The changes announced include:

Claim denials: Medicare review contractors will not deny claims based solely on the specificity of the ICD-10 diagnosis code as long as a valid code from the right family of codes is used. Moreover, physicians will not be subject to audits as a result of ICD-10 coding mistakes during the grace period.

Quality reporting: Physicians also will not be penalized under the quality reporting programs for errors related to the additional specificity of the ICD-10 diagnosis code, again as long as a code from the correct family of codes is used.

Advance payments: If Medicare contractors are unable to process claims within established time limits because of administrative problems, such as contractor system malfunction or implementation problems, advance payment may be available to keep resources flowing to physician practices.

ICD-10 communication center: CMS will set up a communication center to monitor the implementation of ICD-10 in an effort to quickly identify and resolve issues related to the transition. As part of the center, CMS will have an ICD-10 ombudsman to help receive and triage physician and provider issues.

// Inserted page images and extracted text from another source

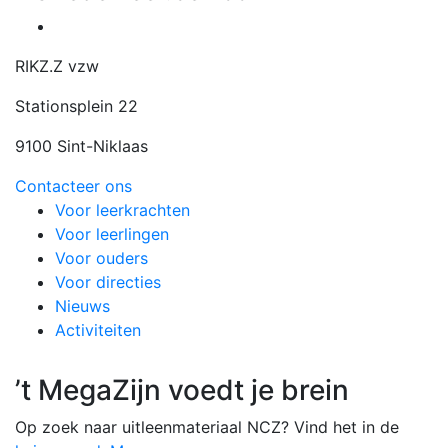
RIKZ.Z vzw
Stationsplein 22
9100 Sint-Niklaas
Contacteer ons
Voor leerkrachten
Voor leerlingen
Voor ouders
Voor directies
Nieuws
Activiteiten
’t MegaZijn voedt je brein
Op zoek naar uitleenmateriaal NCZ? Vind het in de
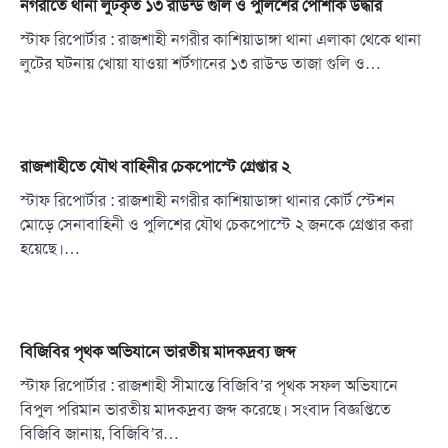
নগরীতে থানা লুটকৃত ১৩ রাউন্ড গুলি ও পুলিশের পোশাক উদ্ধার
স্টাফ রিপোর্টার : রাজশাহী নগরীর কাশিয়াডাঙ্গা থানা এলাকা থেকে থানা
লুটের ঘটনায় খোয়া যাওয়া শর্টগানের ১৩ রাউন্ড তাজা গুলি ও…
রাজশাহীতে যৌথ বাহিনীর চেকপোস্টে গ্রেপ্তার ২
স্টাফ রিপোর্টার : রাজশাহী নগরীর কাশিয়াডাঙ্গা থানার কোর্ট স্টেশন
মোড়ে সেনাবাহিনী ও পুলিশের যৌথ চেকপোস্টে ২ জনকে গ্রেপ্তার করা
হয়েছে।…
বিজিবির পৃথক অভিযানে ভারতীয় মাদকদ্রব্য জব্দ
স্টাফ রিপোর্টার : রাজশাহী সীমান্তে বিজিবি’র পৃথক সফল অভিযানে
বিপুল পরিমান ভারতীয় মাদকদ্রব্য জব্দ করেছে। সংবাদ বিজ্ঞপ্তিতে
বিজিবি জানায়, বিজিবি’র…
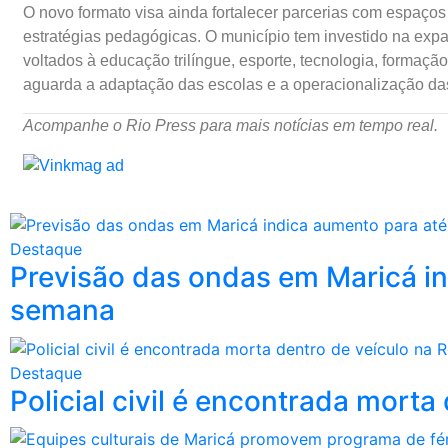
O novo formato visa ainda fortalecer parcerias com espaços 
estratégias pedagógicas. O município tem investido na exp
voltados à educação trilíngue, esporte, tecnologia, formaç
aguarda a adaptação das escolas e a operacionalização da
Acompanhe o Rio Press para mais notícias em tempo real.
Destaque
Previsão das ondas em Maricá in
semana
Destaque
Policial civil é encontrada mort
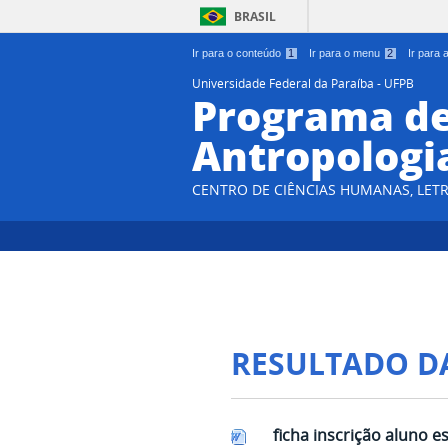
BRASIL
Ir para o conteúdo
1
Ir para o menu
2
Ir para
Universidade Federal da Paraíba - UFPB
Programa d
Antropologi
CENTRO DE CIÊNCIAS HUMANAS, LETR
RESULTADO D
ficha inscrição aluno e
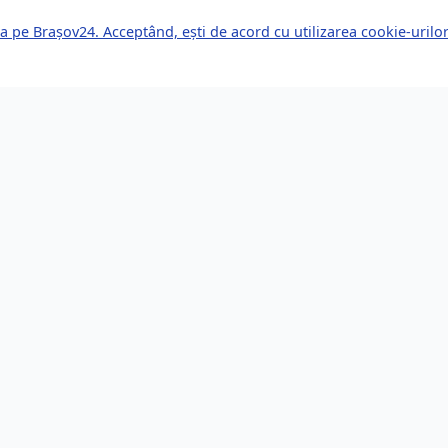
a pe Brașov24. Acceptând, ești de acord cu utilizarea cookie-uril
kuri Rapide
Servicii pentru Expa
le Știri
Servicii Juridice
mente Viitoare
Imobiliare
or de Afaceri
Bănci și Finanțe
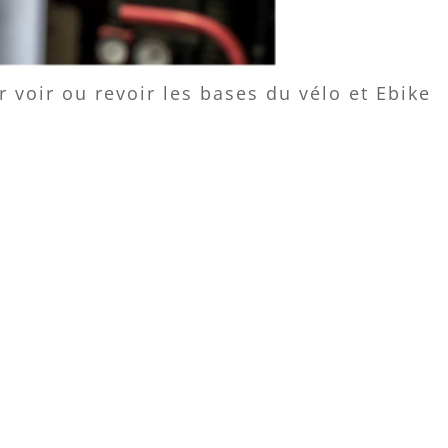
voir ou revoir les bases du vélo et Ebike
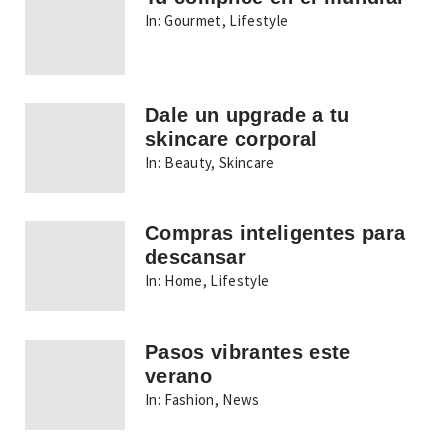
In:
Gourmet
,
Lifestyle
Dale un upgrade a tu
skincare corporal
In:
Beauty
,
Skincare
Compras inteligentes para
descansar
In:
Home
,
Lifestyle
Pasos vibrantes este
verano
In:
Fashion
,
News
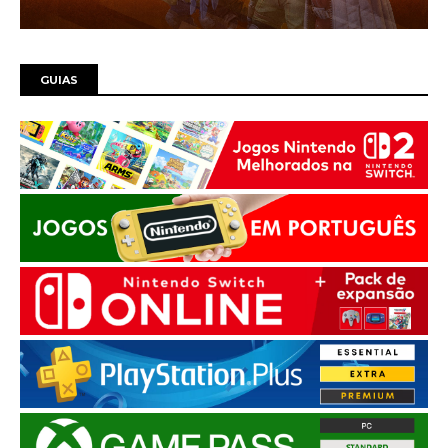
GUIAS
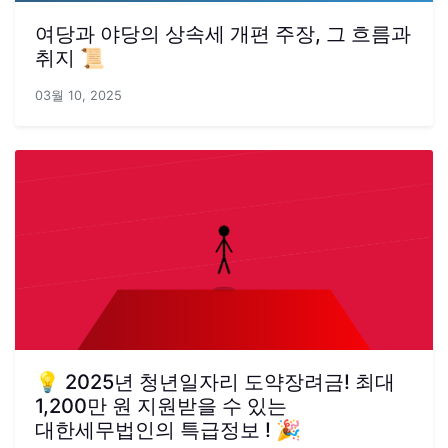
여당과 야당의 상속세 개편 주장, 그 흐름과
취지 📜
03월 10, 2025
💡 2025년 청년일자리 도약장려금! 최대
1,200만 원 지원받을 수 있는
대한세무법인의 특급정보 ! 🎉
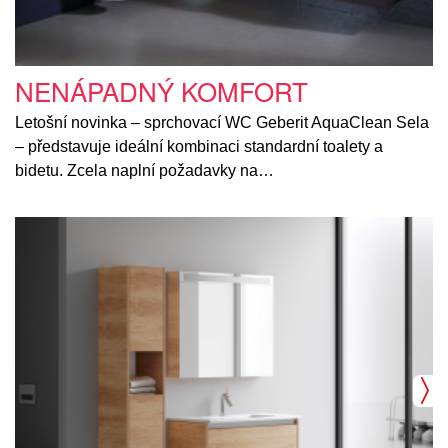
NENÁPADNÝ KOMFORT
Letošní novinka – sprchovací WC Geberit AquaClean Sela
– představuje ideální kombinaci standardní toalety a
bidetu. Zcela naplní požadavky na…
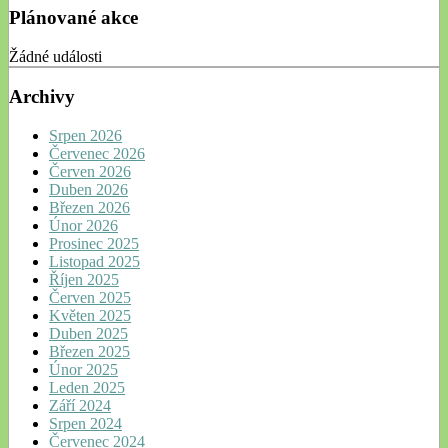
Plánované akce
Žádné události
Archivy
Srpen 2026
Červenec 2026
Červen 2026
Duben 2026
Březen 2026
Únor 2026
Prosinec 2025
Listopad 2025
Říjen 2025
Červen 2025
Květen 2025
Duben 2025
Březen 2025
Únor 2025
Leden 2025
Září 2024
Srpen 2024
Červenec 2024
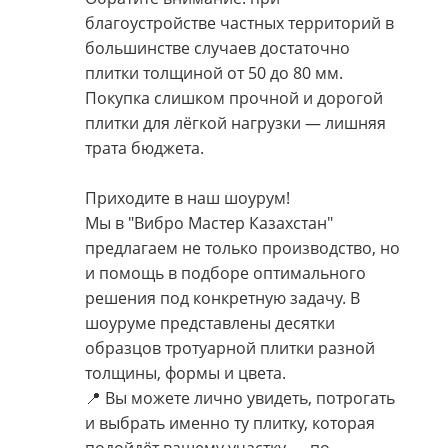
благоустройстве частных территорий в
большинстве случаев достаточно
плитки толщиной от 50 до 80 мм.
Покупка слишком прочной и дорогой
плитки для лёгкой нагрузки — лишняя
трата бюджета.
Приходите в наш шоурум!
Мы в "Вибро Мастер Казахстан"
предлагаем не только производство, но
и помощь в подборе оптимального
решения под конкретную задачу. В
шоуруме представлены десятки
образцов тротуарной плитки разной
толщины, формы и цвета.
📍 Вы можете лично увидеть, потрогать
и выбрать именно ту плитку, которая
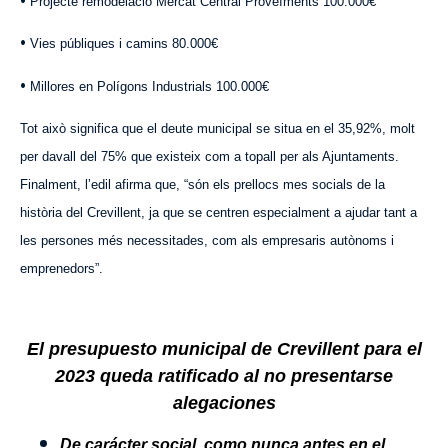
Projecte remodelació Mercat Central Proveïments 100.000€
•
Vies públiques i camins 80.000€
•
Millores en Polígons Industrials 100.000€
Tot això significa que el deute municipal se situa en el 35,92%, molt
per davall del 75% que existeix com a topall per als Ajuntaments.
Finalment, l’edil afirma que, “són els prellocs mes socials de la
història del Crevillent, ja que se centren especialment a ajudar tant a
les persones més necessitades, com als empresaris autònoms i
emprenedors”.
El presupuesto municipal de Crevillent para el
2023 queda ratificado al no presentarse
alegaciones
De carácter social, como nunca antes en el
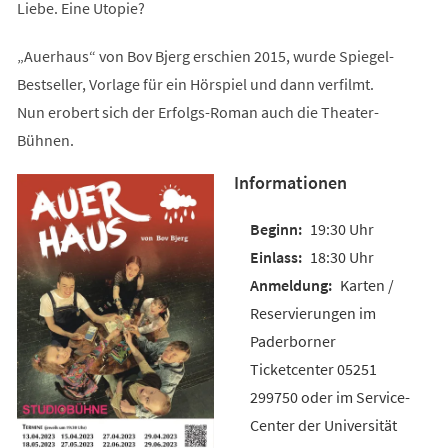
Liebe. Eine Utopie?
„Auerhaus“ von Bov Bjerg erschien 2015, wurde Spiegel-
Bestseller, Vorlage für ein Hörspiel und dann verfilmt.
Nun erobert sich der Erfolgs-Roman auch die Theater-
Bühnen.
Informationen
19:30 Uhr
18:30 Uhr
Karten /
Reservierungen im
Paderborner
Ticketcenter 05251
299750 oder im Service-
Center der Universität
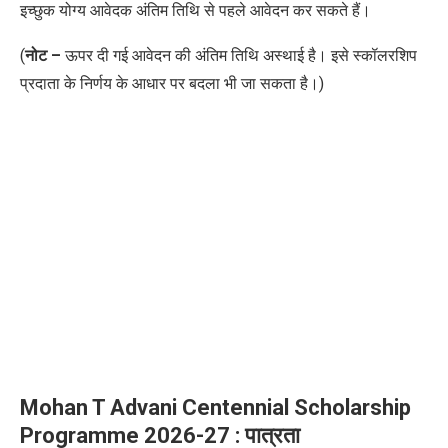
इच्छुक योग्य आवेदक अंतिम तिथि से पहले आवेदन कर सकते हैं।
(
नोट –
ऊपर दी गई आवेदन की अंतिम तिथि अस्थाई है। इसे स्कॉलरशिप
प्रदाता के निर्णय के आधार पर बदला भी जा सकता है।)
Mohan T Advani Centennial Scholarship
Programme 2026-27 : पात्रता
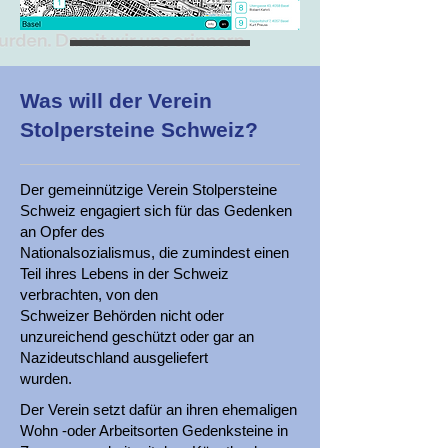
Was will der Verein
Stolpersteine Schweiz?
Der gemeinnützige Verein Stolpersteine
Schweiz engagiert sich für das Gedenken
an Opfer des
Nationalsozialismus, die zumindest einen
Teil ihres Lebens in der Schweiz
verbrachten, von den
Schweizer Behörden nicht oder
unzureichend geschützt oder gar an
Nazideutschland ausgeliefert
wurden.
Der Verein setzt dafür an ihren ehemaligen
Wohn -oder Arbeitsorten Gedenksteine in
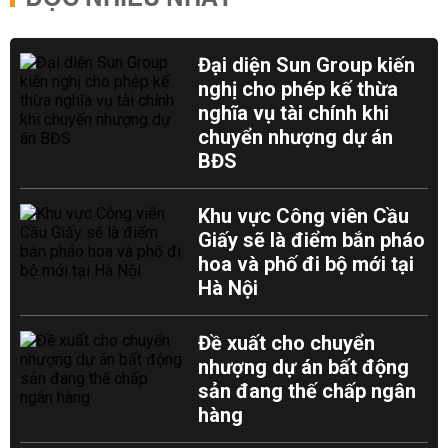
Đại diện Sun Group kiến
nghị cho phép kế thừa
nghĩa vụ tài chính khi
chuyển nhượng dự án
BĐS
Khu vực Công viên Cầu
Giấy sẽ là điểm bắn pháo
hoa và phố đi bộ mới tại
Hà Nội
Đề xuất cho chuyển
nhượng dự án bất động
sản đang thế chấp ngân
hàng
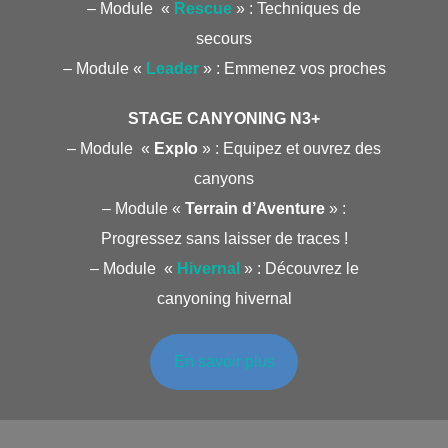
– Module «
Rescue
» : Techniques de
secours
– Module «
Leader
» : Emmenez vos proches
STAGE CANYONING N3+
– Module «
Explo
» : Equipez et ouvrez des
canyons
– Module «
Terrain d’Aventure
» :
Progressez sans laisser de traces !
– Module «
Hivernal
» : Découvrez le
canyoning hivernal
En savoir plus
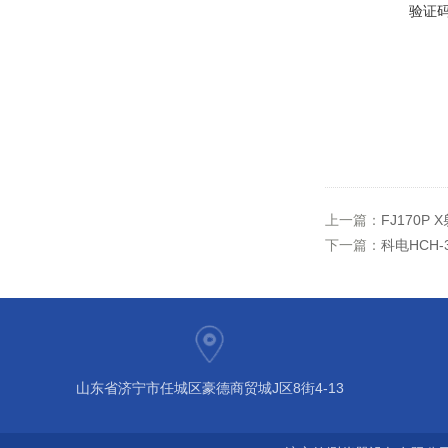
验证
上一篇：
FJ170
下一篇：
科电HCH
山东省济宁市任城区豪德商贸城J区8街4-13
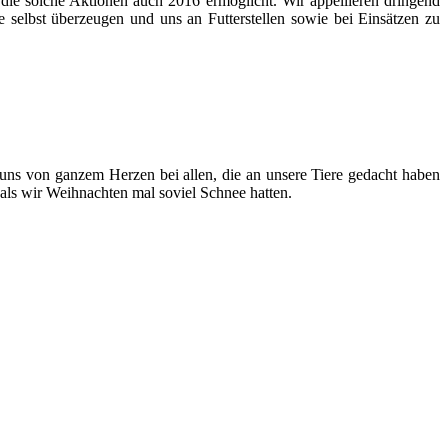
, die solche Aktionen auch 2016 ermöglicht. Wir appellieren dringend
selbst überzeugen und uns an Futterstellen sowie bei Einsätzen zu
uns von ganzem Herzen bei allen, die an unsere Tiere gedacht haben
als wir Weihnachten mal soviel Schnee hatten.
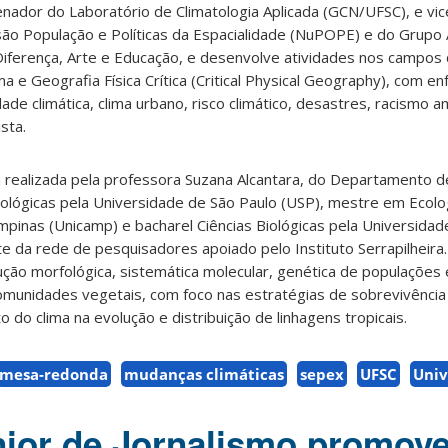
nador do Laboratório de Climatologia Aplicada (GCN/UFSC), e vic
ão População e Políticas da Espacialidade (NuPOPE) e do Grupo A
iferença, Arte e Educação, e desenvolve atividades nos campos 
a e Geografia Física Crítica (Critical Physical Geography), com 
ade climática, clima urbano, risco climático, desastres, racismo a
sta.
 realizada pela professora Suzana Alcantara, do Departamento d
ológicas pela Universidade de São Paulo (USP), mestre em Ecolo
pinas (Unicamp) e bacharel Ciências Biológicas pela Universidad
e da rede de pesquisadores apoiado pelo Instituto Serrapilheira
ção morfológica, sistemática molecular, genética de populações e
comunidades vegetais, com foco nas estratégias de sobrevivência
o do clima na evolução e distribuição de linhagens tropicais.
mesa-redonda
mudanças climáticas
sepex
UFSC
Univ
ior de Jornalismo promov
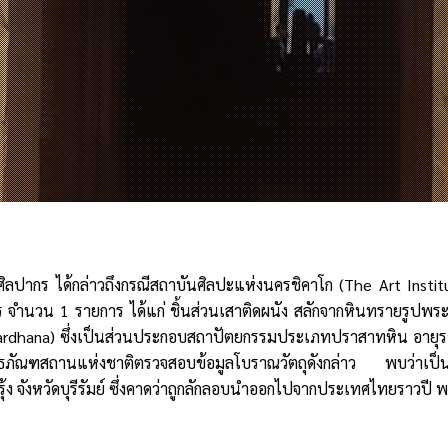
ิลปากร ได้กล่าวถึงกรณีสถาบันศิลปะแห่งนครชิคาโก (The Art Insti
ากร จำนวน 1 รายการ ได้แก่ ชิ้นส่วนเสาติดผนัง สลักจากหินทรายรู
Govardhana) ซึ่งเป็นส่วนประกอบสถาปัตยกรรมประเภทปราสาทหิน อายุ
พิธภัณฑสถานแห่งชาติตรวจสอบข้อมูลโบราณวัตถุดังกล่าว พบว่าเป็น
ังหวัดบุรีรัมย์ ซึ่งคาดว่าถูกลักลอบนำออกไปจากประเทศไทยราวปี พ.ศ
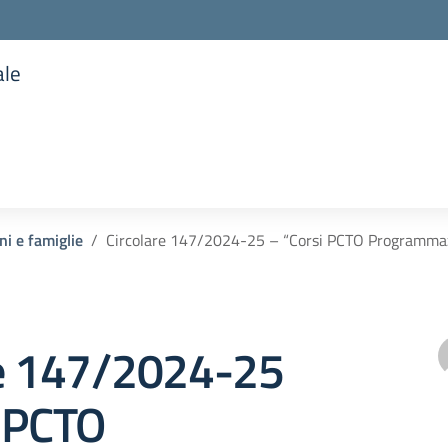
ale
la scuola
ni e famiglie
Circolare 147/2024-25 – “Corsi PCTO Programmaz
re 147/2024-25
i PCTO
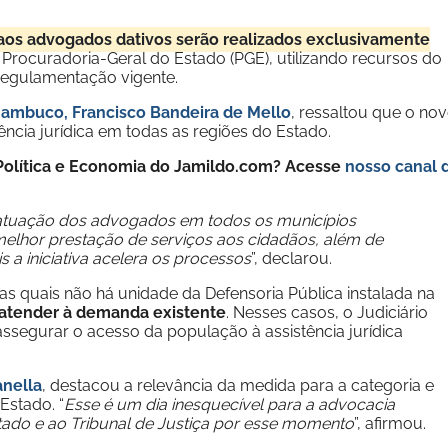
os advogados dativos serão realizados exclusivamente
 Procuradoria-Geral do Estado (PGE), utilizando recursos do
 regulamentação vigente.
rnambuco, Francisco Bandeira de Mello
, ressaltou que o no
ncia jurídica em todas as regiões do Estado.
e Política e Economia do Jamildo.com? Acesse
nosso canal 
e atuação dos advogados em todos os municípios
hor prestação de serviços aos cidadãos, além de
a iniciativa acelera os processos
”, declarou.
nas quais não há unidade da Defensoria Pública instalada na
atender à demanda existente
. Nesses casos, o Judiciário
ssegurar o acesso da população à assistência jurídica
anella
, destacou a relevância da medida para a categoria e
Estado. “
Esse é um dia inesquecível para a advocacia
do e ao Tribunal de Justiça por esse momento
”, afirmou.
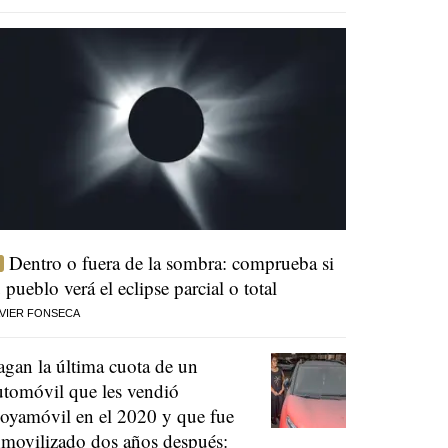
Dentro o fuera de la sombra: comprueba si
u pueblo verá el eclipse parcial o total
VIER FONSECA
agan la última cuota de un
utomóvil que les vendió
oyamóvil en el 2020 y que fue
nmovilizado dos años después:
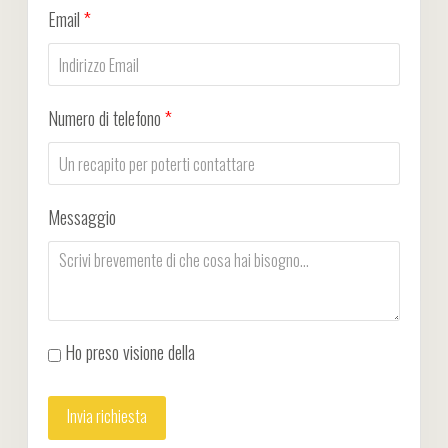
Email
*
Numero di telefono
*
Messaggio
Ho preso visione della
Privacy Policy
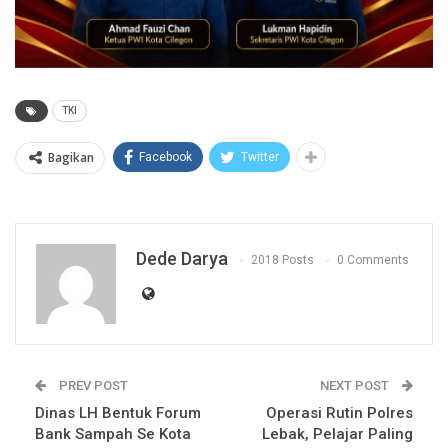
TKI
Bagikan
Facebook
Twitter
Dede Darya
2018 Posts
0 Comments
PREV POST
NEXT POST
Dinas LH Bentuk Forum
Operasi Rutin Polres
Bank Sampah Se Kota
Lebak, Pelajar Paling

These provisions are a culmination of organized medicine's efforts to convince CMS of the need for a transition period to avoid financial disruptions during this time of tremendous change. The California Medical Association (CMA) has been working closely with the American Medical Association (AMA) and other medical associations, urging CMS to help mitigate the impact of the transition. Most recently, CMA, AMA and other large state medical associations (New York, Texas and Florida), met with CMS and Congressional leadership, urging them to support a two-year grace period during which physicians would not have claims delayed, denied or subject to audits because of simple ICD-10 errors.

ICD-10 education and training available

Recognizing that health care providers need help with the transition, CMS, AMA and CMA are also working to make sure physicians and other providers are ready for the October 1 transition to the new ICD-10 code sets. CMS and AMA will be offering webinars, on-site training, educational articles and national provider calls to help physicians and other health care providers prepare for the transition. For more information, see CMS's ICD-10 provider page and AMA's ICD-10 web page.

CMA, in partnership with its local county medical societies and the California Medical Group Management Association, is offering two-day ICD-10 code set seminars around the state. The two-day boot camps include 16 hours of intensive general ICD-10 code set training, along with hands-on coding exercises. To view the available dates and locations, visit the CMA event calendar. For the latest ICD-10 news and updates, see CMA's ICD-10 resource page and visit AMA Wire.

Physicians should be aware the Medicare claims processing systems will not have the capability to accept ICD-9 codes for dates of services after September 30, 2015, nor will they be able to accept claims for both ICD-9 and ICD-10 codes.

Slight increase to Medicare reimbursement rates effective as of July 1

A 0.5 percent physician payment increase will go into effect for dates of service from July 1 through December 31, 2015. This mid-year increase is a result of the Medicare Access and CHIP Reauthorization Act. The Centers for Medicare & Medicaid Services released the updated RVU files reflecting the payment increase and new conversion factor, $35.9335 (previously $35.7547).

Noridian, the Medicare Administrative Contractor for California, has posted the new fee schedule that will be in effect from July 1 through December 31, 2015. There will be an additional 0.5 percent increase on January 1, 2016.